• _What this task involves_:
From the listing below, restate word for word the lines from the line containing "is (356, 2576)." down through the line containing "Image resolution: width=1280". Exclude pictures.

• _Study material_:
§ §

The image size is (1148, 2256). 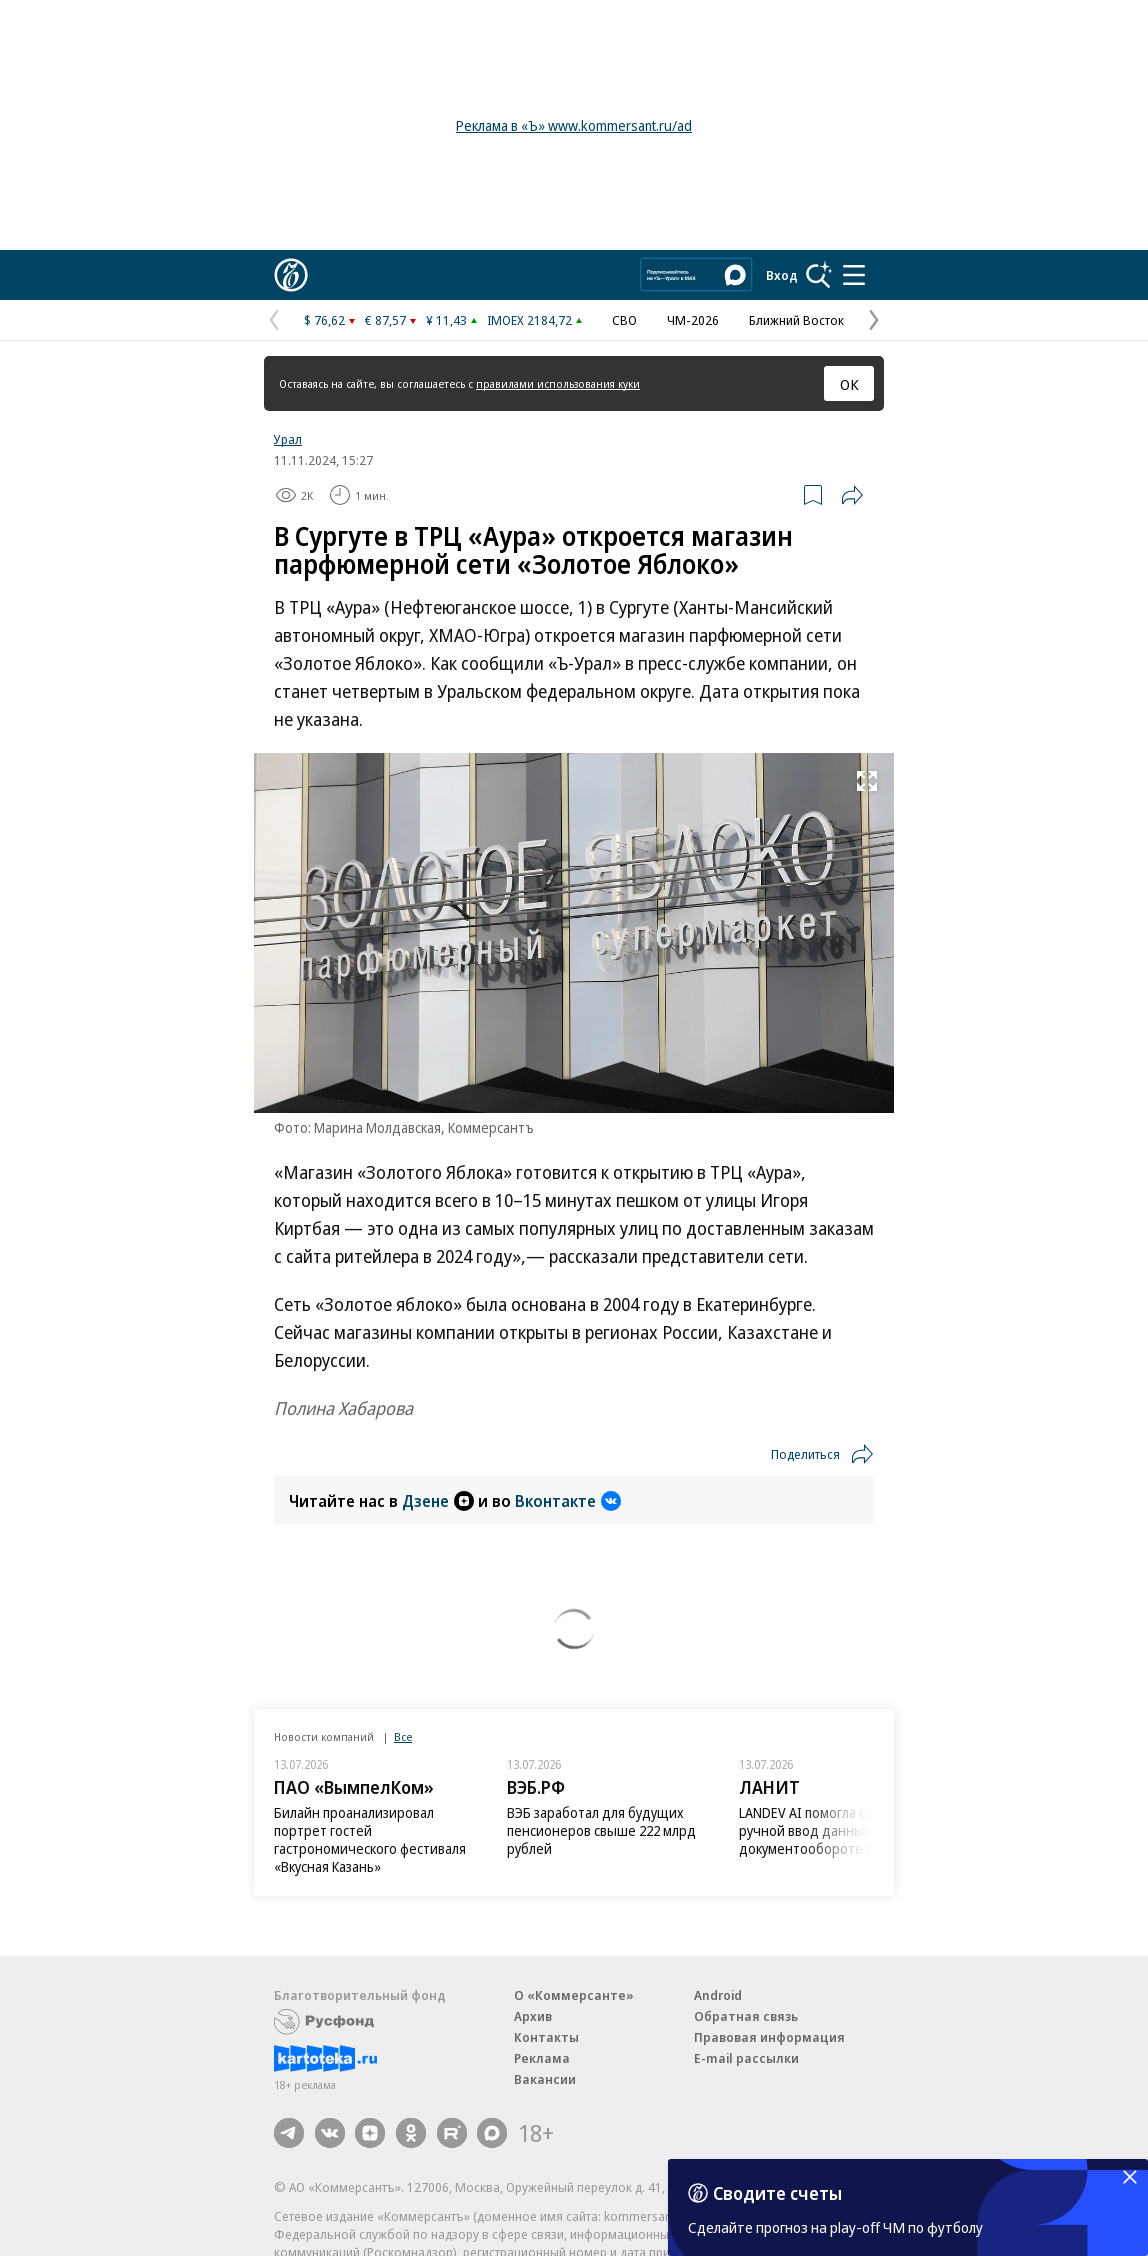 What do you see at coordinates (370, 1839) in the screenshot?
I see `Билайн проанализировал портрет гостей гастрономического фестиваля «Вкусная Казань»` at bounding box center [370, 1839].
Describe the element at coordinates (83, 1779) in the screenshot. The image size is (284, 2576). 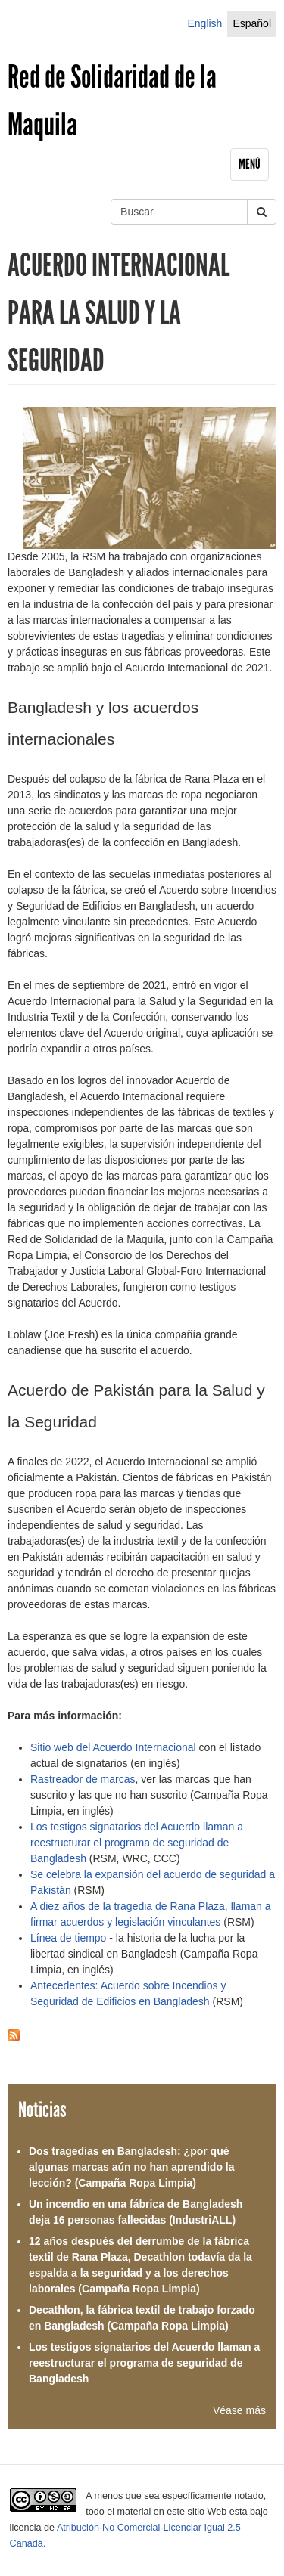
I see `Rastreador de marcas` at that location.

§ §

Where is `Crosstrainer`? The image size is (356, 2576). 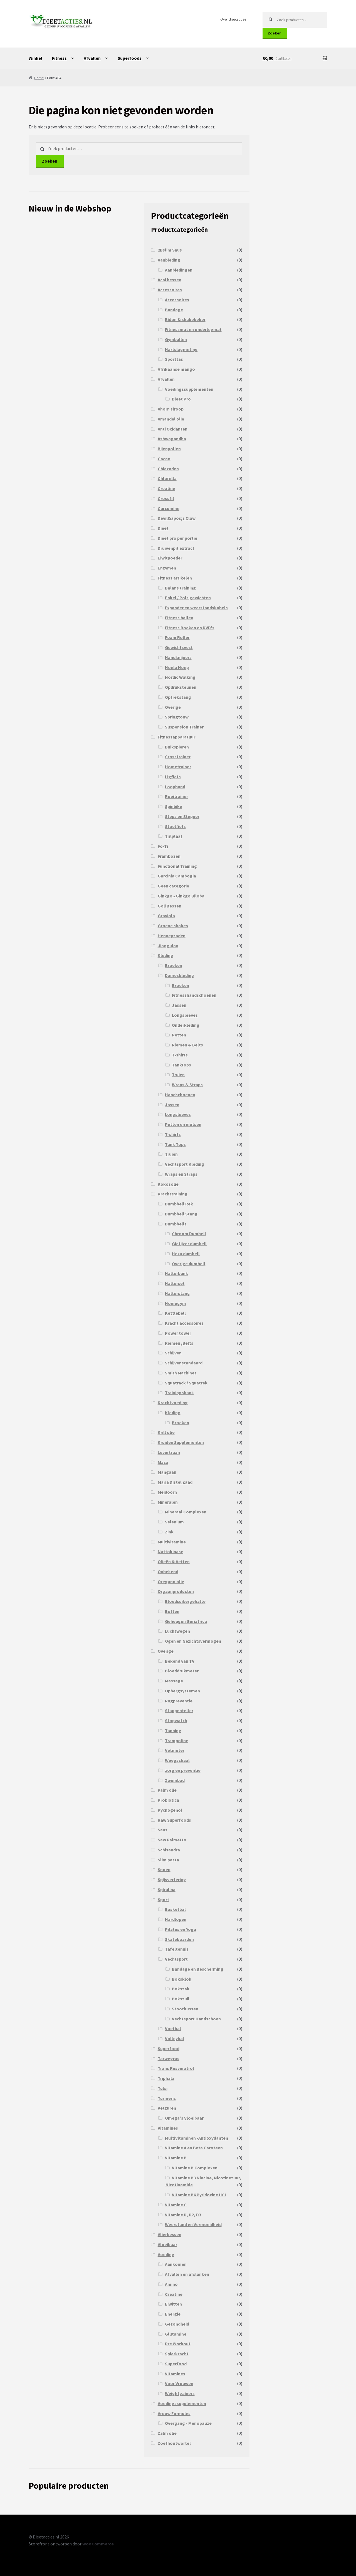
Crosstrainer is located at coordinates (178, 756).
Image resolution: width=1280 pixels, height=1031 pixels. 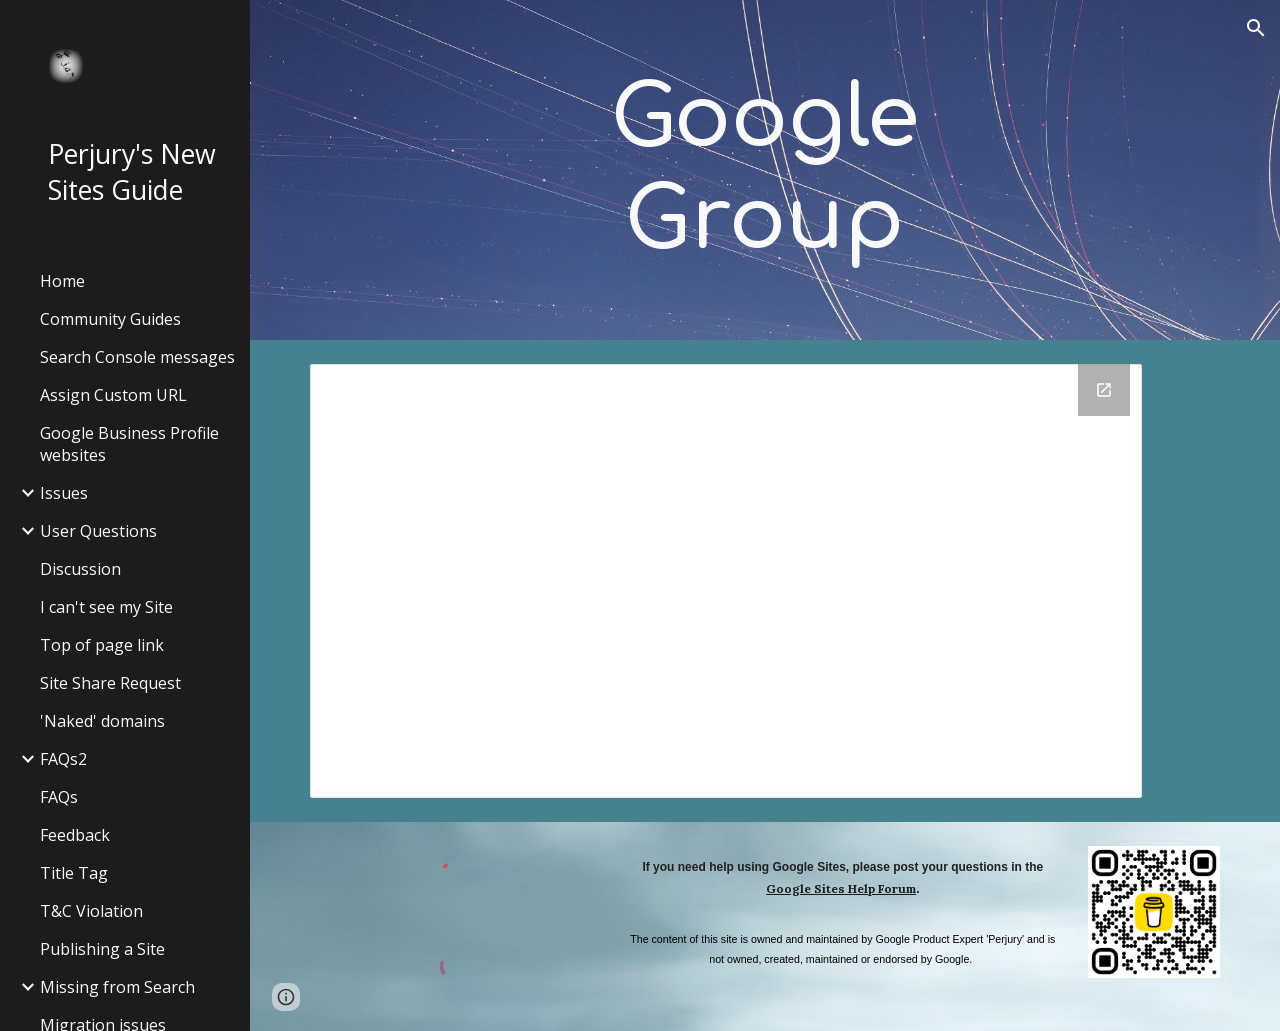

§ §

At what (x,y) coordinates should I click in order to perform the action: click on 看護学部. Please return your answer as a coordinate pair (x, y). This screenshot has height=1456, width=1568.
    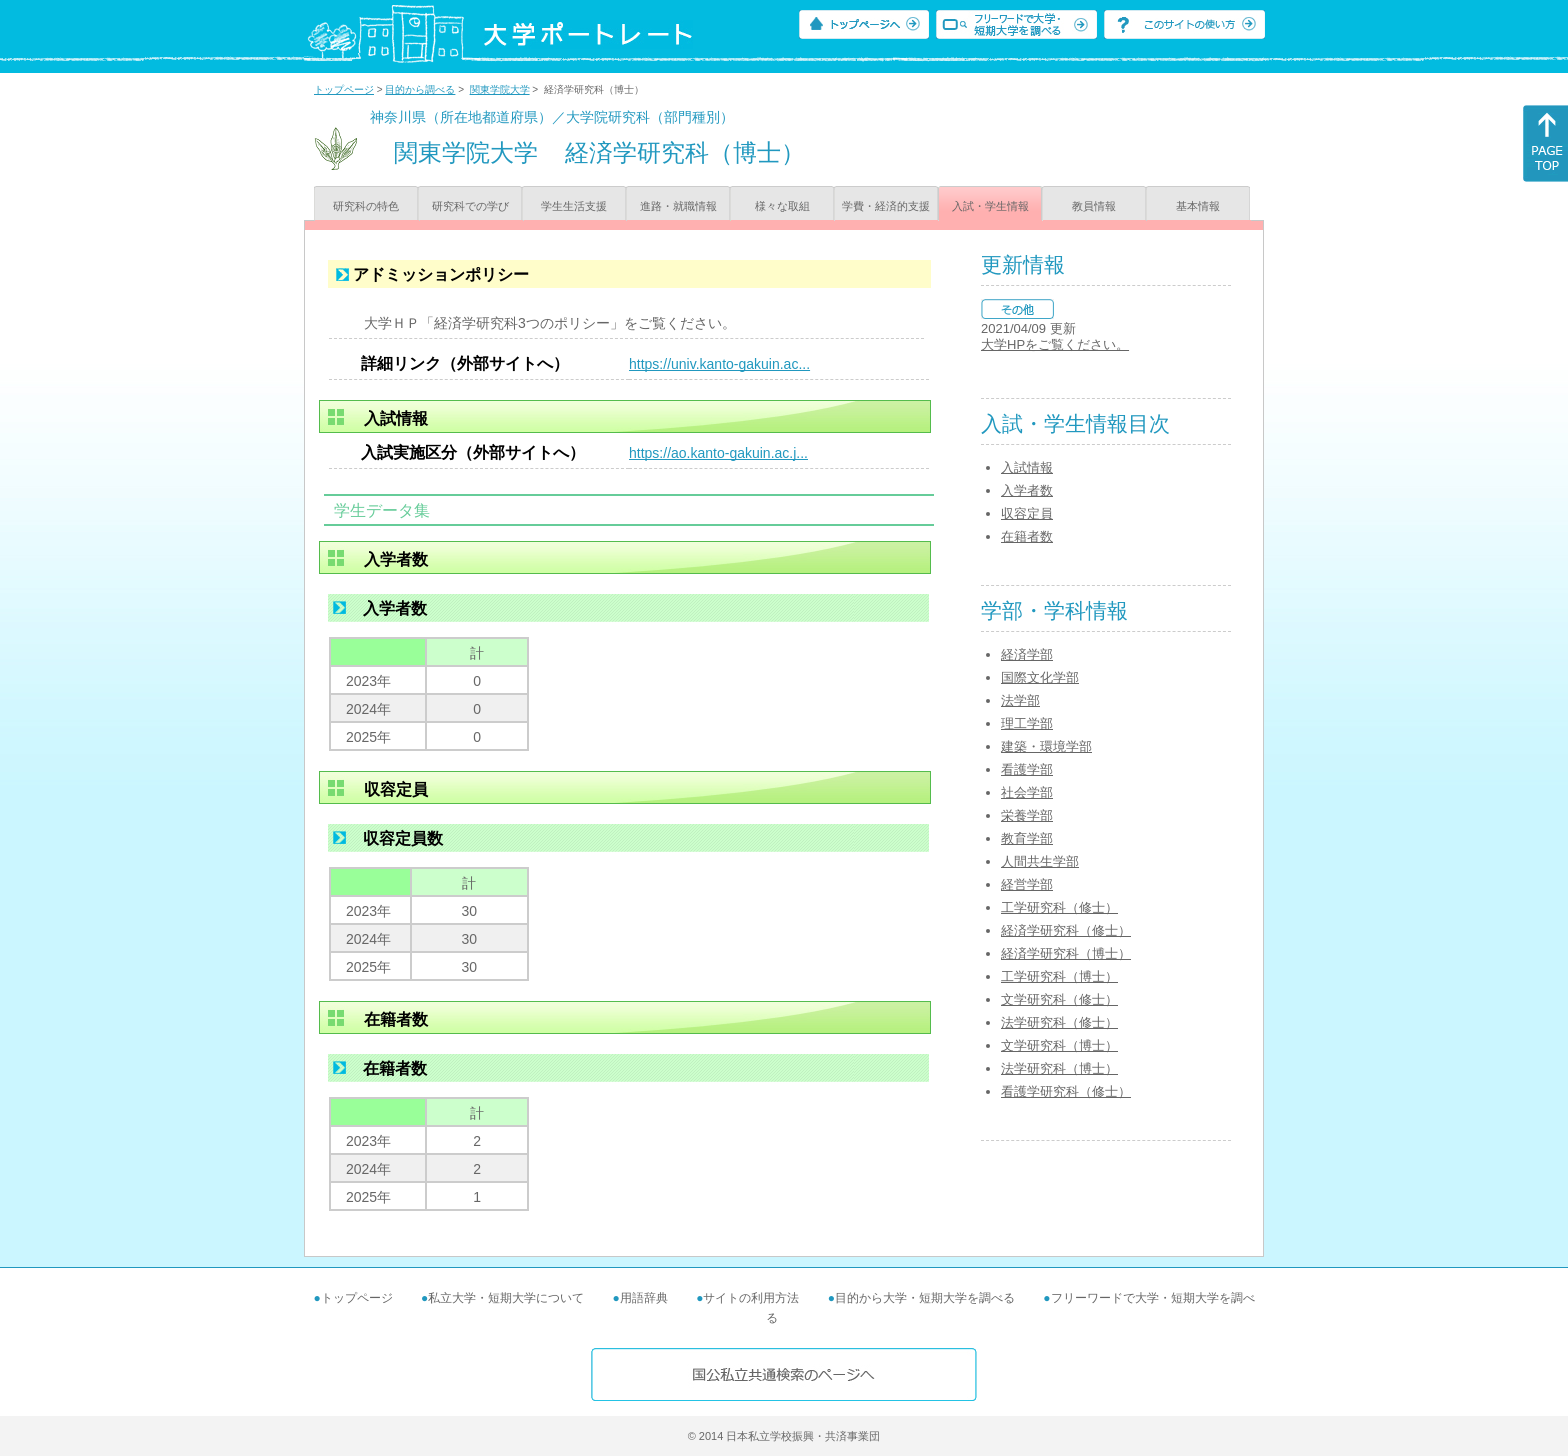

§ §

• _Result for this task_:
Where is `Crosstrainer`? The image size is (356, 2576). 
Crosstrainer is located at coordinates (178, 756).
Image resolution: width=1280 pixels, height=1031 pixels. 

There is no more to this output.